Во дворе старые яблони застыли в легком морозном полдне. Шелестя, облетали последние, уже обесцвеченные и скрученные холодами листья, их шелест в прозрачном воздухе заставлял затаить дыхание и дождаться последнего звука — соприкосновения падающего листа с другими, выстлавшими собой землю. А лист падал так долго и так невесомо, в полной тишине и безветрии, замедляя собою время, и хотелось сделать что-то резкое, крикнуть, двинуться, чтобы убедиться, что внутри тебя есть еще жизнь и собственный пульс, не подчиняющийся замедленному метроному осени.
— Четверо нас, — мужичок достал из кармана телогрейки папиросы. — Да вы, бабоньки, не дрейфите, мы мужики тертые, стрелять и охранять приученные, потому что все — лесники! А Николай вообще зверь, потому что с афгана еще на голову контуженный. Мы все тут рядом живем, за домом Кемира присматриваем уже которой год!..
Сблизившее нас с Ритой за эти дни ощущение одиночества и уединения пропало. Раздеваясь в предбаннике, мы то и дело посматривали в крошечное окно, выискивая затаившихся охранников, особенно Николая, который “вообще зверь”…
— А кто это — Кемир? — спросила Рита, раздевшись.
— Это теперь твой муж.
— Ну вот, — загрустила она, — я только привыкла к его странному имени, только научилась произносить с ходу, не заикаясь — Га-да-мер! — она закрыла глаза и легко улыбнулась.

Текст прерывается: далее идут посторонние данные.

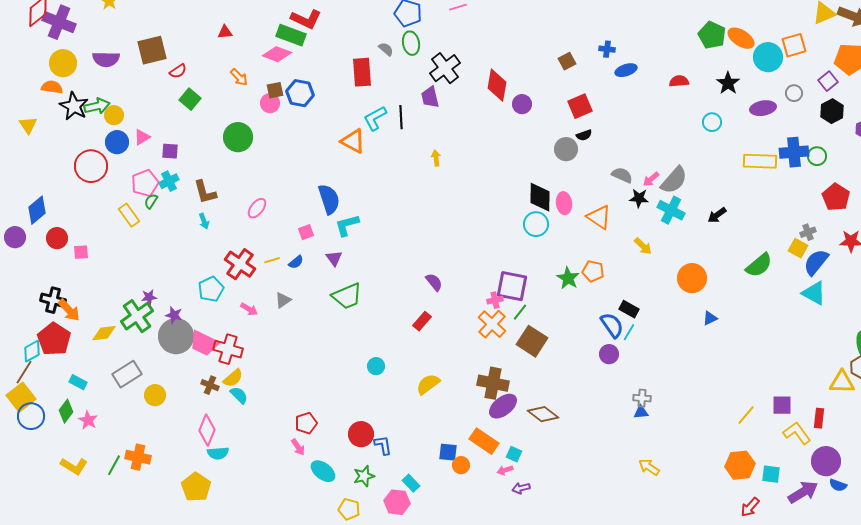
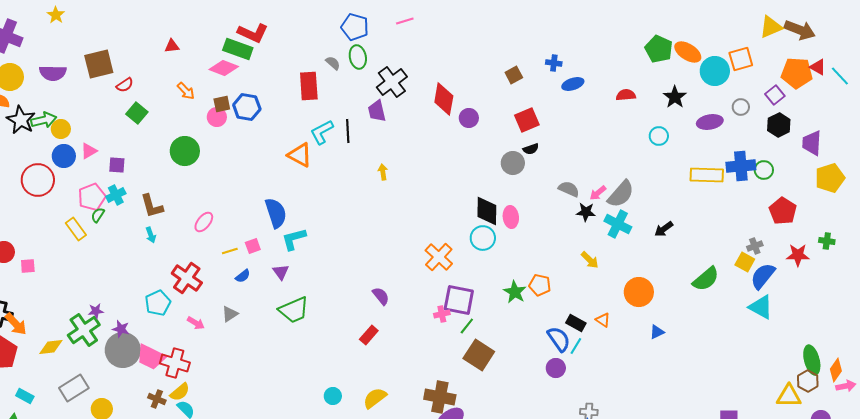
orange triangle: (599, 217) -> (603, 320), moved, size x0.6
yellow line: (272, 260) -> (230, 251), moved
orange cross: (492, 324) -> (439, 257), moved
cyan circle: (376, 366) -> (333, 396), moved

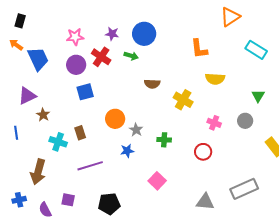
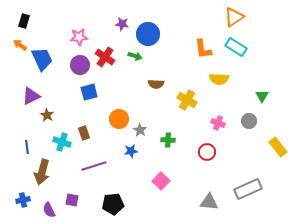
purple star: (112, 34) -> (122, 24), moved
cyan rectangle: (256, 50) -> (236, 47), moved
blue line: (16, 133) -> (27, 147), moved

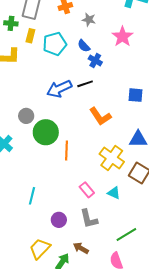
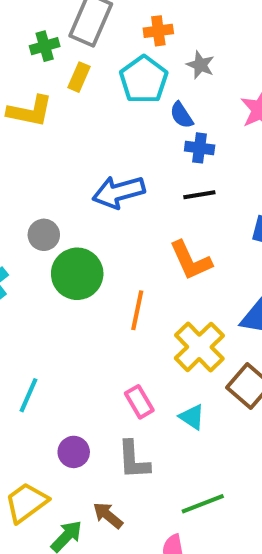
green cross: (11, 23) -> (45, 46), turned -32
cyan pentagon: (55, 44) -> (144, 80), moved, turned -30
blue cross: (95, 60) -> (200, 148), turned -32
black line: (85, 84) -> (199, 195), moved
orange line: (66, 151) -> (137, 310), moved

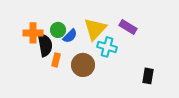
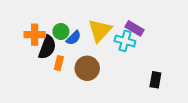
black semicircle: (45, 45) -> (47, 47), turned 30
cyan cross: (107, 47) -> (125, 41), moved

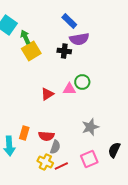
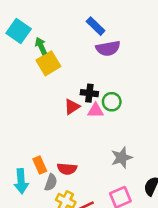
black cross: (64, 51) -> (89, 93), moved
red triangle: (47, 94) -> (72, 107), moved
orange rectangle: (24, 133) -> (40, 165), turned -40
gray semicircle: (55, 147) -> (51, 182), moved

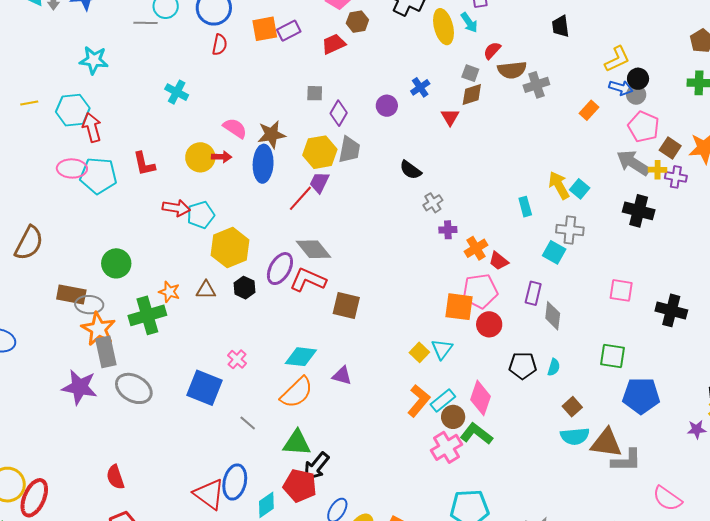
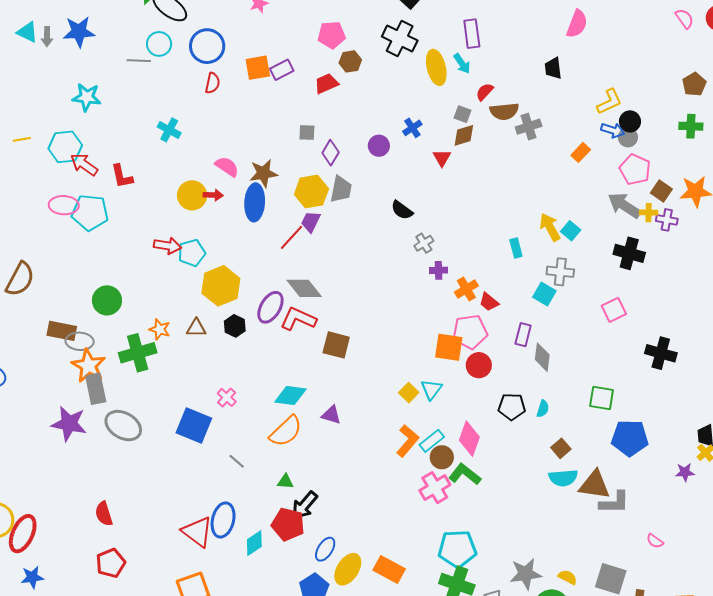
red arrow: (92, 127) -> (84, 164), turned -40
red L-shape: (144, 164) -> (122, 176), moved
pink square: (621, 290) -> (614, 310), moved, turned -35
green triangle: (297, 443) -> (285, 482), size x0.6
pink semicircle: (667, 499) -> (655, 541), size x0.6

— Моя тетушка Леони называла корейца Кемой, я так думаю, что его родовое имя — Кем. Ты что, в трусах будешь париться?
— Да, — уверенно заявила Рита. — Я всегда моюсь в трусах. Так микробы не проникают внутрь женского организма.
Выслушав такое заявление, я в первую минуту, конечно, подумала, что медицинское образование не проходит даром, но потом призадумалась.
— Госпожа, — присела я перед нею в парилке на корточки, — “я знаю, о чем вы думаете. Вы не доверяете слугам и служанкам в замке, и вы правы. Но я не такова, как они, я вас не предам. Госпожа, расскажите мне о своем горе”.
Выдав все это наизусть, я изобразила на лице собачью преданность и напряженное участливое внимание.
— О, никто не поможет моему горю! — вдруг совершенно натурально зарыдала Рита.
— Не правильно. Ты должна сказать: “Пастушка, прекрасная пастушка, если ты меня выдашь, Господь Бог и пресвятая Дева покарают тебя”, потом погладить меня по щеке и решиться: “Слушай. Я расскажу тебе о своем горе”. Вот так.
— Эт-то из какой пьесы? — всхлипывает Маргарита, уже выпустив улыбку на дрожащие губы.
— Это из моей любимой сказки.
— Ладно, пастушка, куда от тебя денешься… Смотри.
Глубоко вздохнув, Рита Мазарина стащила трусики. Я тщательно, сантиметр за сантиметром, обшарила глазами низ ее живота, подработанные для посещения бассейна волосы на лобке, но ничего интересного, что бы стоило прятать под трусами, не нашла. Рита медленно повернулась спиной.